A manifestation of unusually long-term thinking is taking form on the Arctic island of Svalbard: a “doomsday” seed bank meant to contain every kind of agricultural seed on the planet.
The high-security vault, almost half the length of a football field, will be carved into a mountain on a remote island above the Arctic Circle. If the looming fences, motion detectors and steel airlock doors are not disincentive enough for anyone hoping to breach the facility’s concrete interior, the polar bears roaming outside should help.
Given how little thought is given to a whole range of serious threats, this project is remarkably proactive:
The “doomsday vault,” as some have come to call it, is to be the ultimate backup in the event of a global catastrophe — the go-to place after an asteroid hit or nuclear or biowarfare holocaust so that, difficult as those times would be, humankind would not have to start again from scratch.

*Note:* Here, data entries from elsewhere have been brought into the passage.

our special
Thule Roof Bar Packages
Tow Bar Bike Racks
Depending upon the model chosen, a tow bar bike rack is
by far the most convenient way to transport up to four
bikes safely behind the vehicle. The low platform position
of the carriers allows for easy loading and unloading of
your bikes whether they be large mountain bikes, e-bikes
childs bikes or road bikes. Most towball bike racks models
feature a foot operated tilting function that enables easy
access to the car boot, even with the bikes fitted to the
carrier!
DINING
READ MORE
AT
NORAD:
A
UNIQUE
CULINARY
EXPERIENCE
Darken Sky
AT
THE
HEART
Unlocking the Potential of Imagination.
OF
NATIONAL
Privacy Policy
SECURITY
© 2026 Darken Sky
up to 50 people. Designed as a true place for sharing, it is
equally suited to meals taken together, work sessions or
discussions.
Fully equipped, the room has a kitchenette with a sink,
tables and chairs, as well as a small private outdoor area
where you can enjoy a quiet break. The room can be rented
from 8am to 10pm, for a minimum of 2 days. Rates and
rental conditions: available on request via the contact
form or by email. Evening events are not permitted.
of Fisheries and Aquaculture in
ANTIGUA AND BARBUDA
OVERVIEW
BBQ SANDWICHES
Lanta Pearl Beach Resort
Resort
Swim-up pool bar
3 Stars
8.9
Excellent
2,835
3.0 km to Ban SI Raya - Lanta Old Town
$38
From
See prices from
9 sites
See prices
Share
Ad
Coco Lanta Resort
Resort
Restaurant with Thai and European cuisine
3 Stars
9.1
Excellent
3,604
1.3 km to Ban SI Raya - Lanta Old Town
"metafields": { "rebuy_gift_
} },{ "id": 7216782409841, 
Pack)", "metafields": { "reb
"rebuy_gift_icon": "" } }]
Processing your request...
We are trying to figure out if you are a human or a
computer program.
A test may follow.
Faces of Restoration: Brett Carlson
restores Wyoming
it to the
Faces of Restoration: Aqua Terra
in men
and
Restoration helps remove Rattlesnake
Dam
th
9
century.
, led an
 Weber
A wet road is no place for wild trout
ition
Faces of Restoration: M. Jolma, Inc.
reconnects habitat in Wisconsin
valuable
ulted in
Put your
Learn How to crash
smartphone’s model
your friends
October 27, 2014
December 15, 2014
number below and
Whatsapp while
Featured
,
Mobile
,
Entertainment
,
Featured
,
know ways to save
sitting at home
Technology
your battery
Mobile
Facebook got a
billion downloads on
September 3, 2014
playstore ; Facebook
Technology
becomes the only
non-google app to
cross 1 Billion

Planners even examined what is likely to happen to Svalbard if global warming picks up, and how it would fare in the event of serious cooling due to a Gulf Stream collapse.

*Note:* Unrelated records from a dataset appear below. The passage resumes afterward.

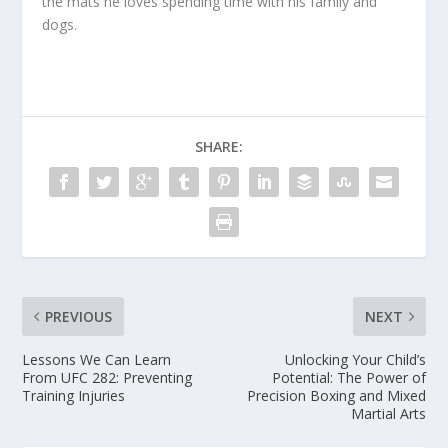
the mats he loves spending time with his family and
dogs.
SHARE:
PREVIOUS
NEXT
Lessons We Can Learn
Unlocking Your Child’s
From UFC 282: Preventing
Potential: The Power of
Training Injuries
Precision Boxing and Mixed
Martial Arts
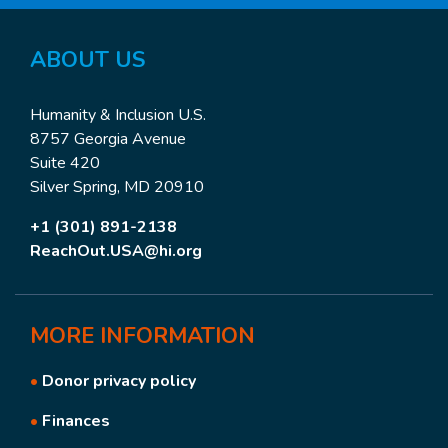
ABOUT
US
Humanity & Inclusion U.S.
8757 Georgia Avenue
Suite 420
Silver Spring, MD 20910
+1 (301) 891-2138
ReachOut.USA@hi.org
MORE
INFORMATION
•
Donor privacy policy
•
Finances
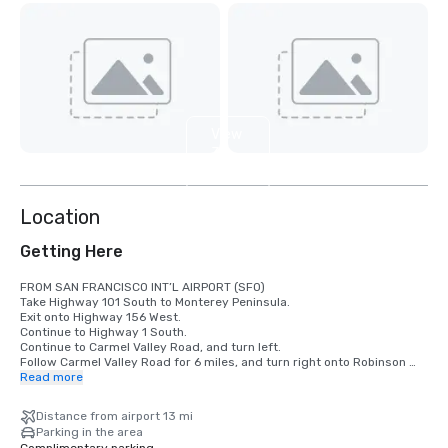
View
3
more
Location
Getting Here
FROM SAN FRANCISCO INT’L AIRPORT (SFO)

Take Highway 101 South to Monterey Peninsula.

Exit onto Highway 156 West.

Continue to Highway 1 South.

Continue to Carmel Valley Road, and turn left.

Follow Carmel Valley Road for 6 miles, and turn right onto Robinson 
Canyon Road.

Read more
Veer right at the fork in the road. Carmel Valley Ranch will be the 
second driveway on the left.

Distance from airport 13 mi
Parking in the area
FROM SAN JOSE INT’L AIRPORT (SJC)
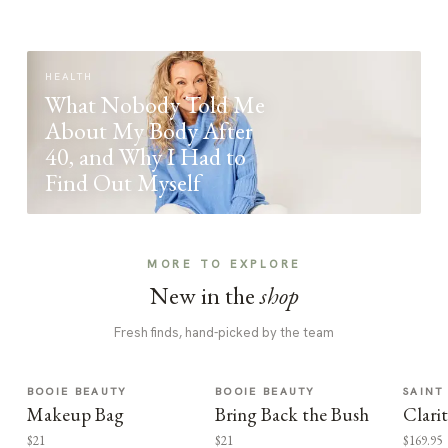
HEALTH
What Nobody Told Me
About My Body After
40, and Why I Had to
Find Out Myself
MORE TO EXPLORE
New in the
shop
Fresh finds, hand-picked by the team
BOOIE BEAUTY
BOOIE BEAUTY
SAINT
Makeup Bag
Bring Back the Bush
Clari
$21
$21
$169.95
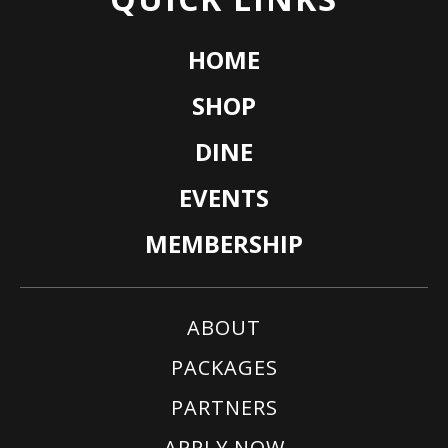
HOME
SHOP
DINE
EVENTS
MEMBERSHIP
ABOUT
PACKAGES
PARTNERS
APPLY NOW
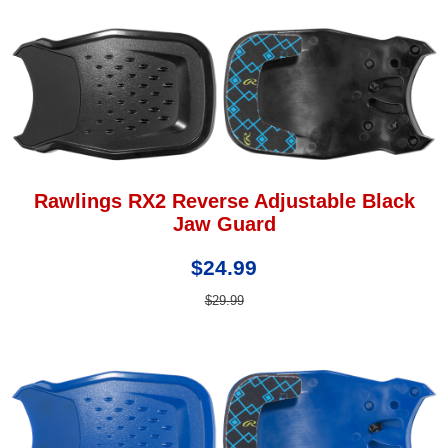
Rawlings RX2 Reverse Adjustable Black
Jaw Guard
$24.99
$29.99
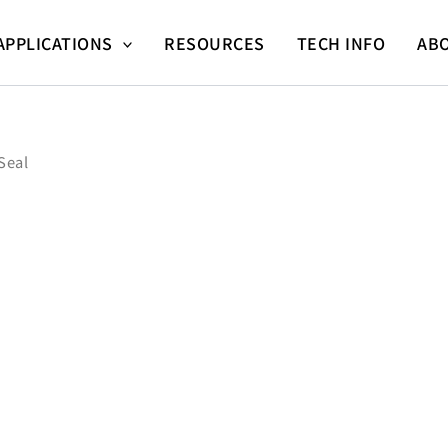
APPLICATIONS
RESOURCES
TECH INFO
AB
Seal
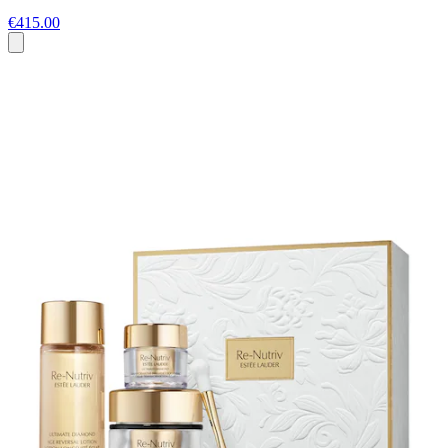
€415.00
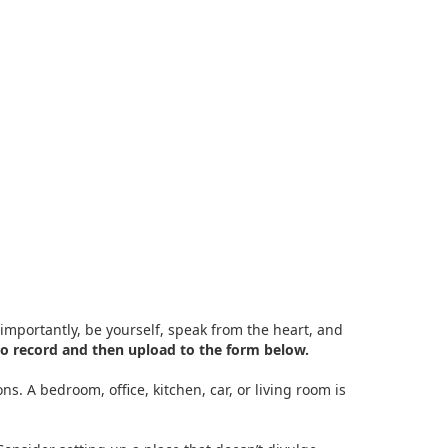
importantly, be yourself, speak from the heart, and
o record and then upload to the form below.
s. A bedroom, office, kitchen, car, or living room is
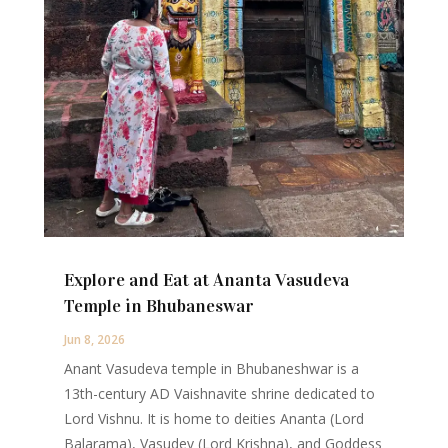
Explore and Eat at Ananta Vasudeva
Temple in Bhubaneswar
Jun 8, 2026
Anant Vasudeva temple in Bhubaneshwar is a
13th-century AD Vaishnavite shrine dedicated to
Lord Vishnu. It is home to deities Ananta (Lord
Balarama), Vasudev (Lord Krishna), and Goddess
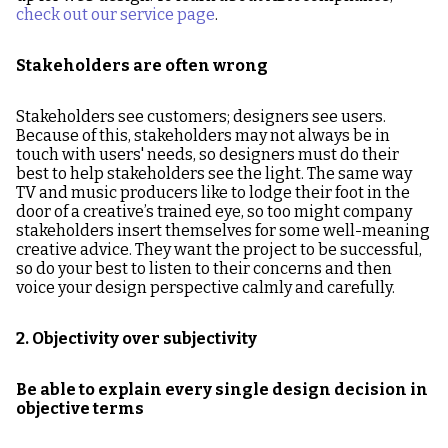
check out our service page
.
Stakeholders are often wrong
Stakeholders see customers; designers see users.
Because of this, stakeholders may not always be in
touch with users' needs, so designers must do their
best to help stakeholders see the light. The same way
TV and music producers like to lodge their foot in the
door of a creative’s trained eye, so too might company
stakeholders insert themselves for some well-meaning
creative advice. They want the project to be successful,
so do your best to listen to their concerns and then
voice your design perspective calmly and carefully.
2. Objectivity over subjectivity
Be able to explain every single design decision in
objective terms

There is a a little-known futurist movie precedent: the odd 1971 environmentalist-in-space film Silent Running (rating on FatM — it is rated 64th of 118 movies). The Earth has been transformed — it is now 75 degrees everywhere — and the last forests and flowers exist only on a small fleet of space ships in orbit near Saturn. One man is trying to preserve them for the future, and goes to extremes to do so.